Factor Analysis Overview

Investing in a market where people believe in efficiency is like playing bridge with someone who has been told it doesn’t do any good to look at the cards. – Warren Buffet

As Wesley Gray, PhD of Alpha Architects has summarized, “Factors are everywhere.” A factor is a characteristic that explains stock returns. The concept of Factors has been around since Eugene Fama and Ken French began developing statistical models to explain stock returns relative to the broader market. Since their initial work, more and more factors have been added, and just in the past few years the idea has exploded in popularity, with so called “Smart Beta” funds (another term for Factor based investing) sprouting up everywhere one looks. Yet despite the newfound popularity and hype for this investing approach, very few of these Factors withstand academic scrutiny.

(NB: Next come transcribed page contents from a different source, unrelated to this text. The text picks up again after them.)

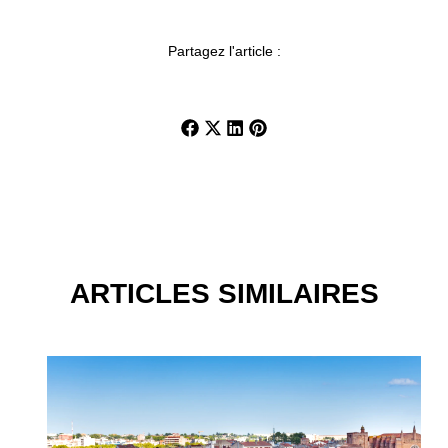
Partagez l'article :
ARTICLES SIMILAIRES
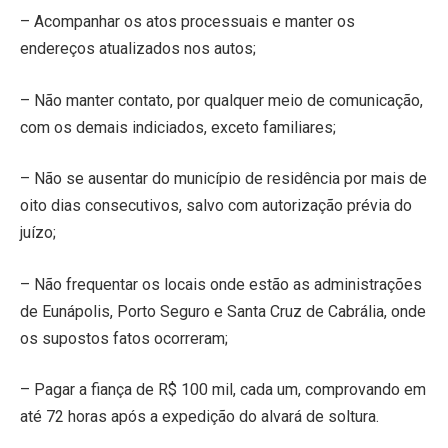
– Acompanhar os atos processuais e manter os
endereços atualizados nos autos;
– Não manter contato, por qualquer meio de comunicação,
com os demais indiciados, exceto familiares;
– Não se ausentar do município de residência por mais de
oito dias consecutivos, salvo com autorização prévia do
juízo;
– Não frequentar os locais onde estão as administrações
de Eunápolis, Porto Seguro e Santa Cruz de Cabrália, onde
os supostos fatos ocorreram;
– Pagar a fiança de R$ 100 mil, cada um, comprovando em
até 72 horas após a expedição do alvará de soltura.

Academically speaking, a Factor provides explanatory power to portfolio returns that have delivered a premium (higher returns). As The Complete Guide to Factor-Based Investing describes, it also must be:

  • Persistent – It holds across long periods of time and different economic regimes.
  • Pervasive – It holds across countries, regions, sectors, and even asset classes.
  • Robust – It holds for various definitions (for example, there is a value premium whether it is measured by P/B, P/E, P/CF, or P/S).
  • Investable – It holds up not just on paper, but also after considering actual implementation issues, such as trading costs.
  • Intuitive – There are logical risk-based or behavioral-based explanations for its premium and why it should continue to exist.

Academics construct Factors as a long/short portfolio, typically dividing their investment universe in thirds (for the Size Factor for example, the portfolio is long the smallest third of stocks, and short the largest third of stocks). In practice though, Factor based investors (like HCM) use long only portfolios, which means it is even more important to use the best definition for a Factor (for example, using EV/EBITDA or EV/EBIT instead of P/B for Value, as we will discuss later).

So why do some Factors work? The traditional finance perspective holds there should always be a risk-based explanation for additional returns (more reward requires more risk). However, there are two other primary reasons: they can be founded on deep seated psychological biases of investors and, ironically, they can go through long stretches of underperformance. Take the Value and Momentum factors as an example.

One of the major behavioral biases explaining Value and Momentum is the tendency of investors to overreact to bad news and under react to good news over the medium-term. Overreacting to bad news punishes a stock’s price beyond reasonable valuation, resulting in significant opportunities for savvy investors looking for bargains. And underreacting to good news means that a company whose stock price has done well over the last 2-12 months will usually continue to rise.

However, both Value and Momentum investing have seen significant stretches of time where they have underperformed the broader market. Take Momentum (charts provided by Alpha Architects):


This looks like (and is) an excellent track record over the long run. However, as the following graph illustrates, the overwhelming long term performance masks periods of significant underperformance that can span more than a decade.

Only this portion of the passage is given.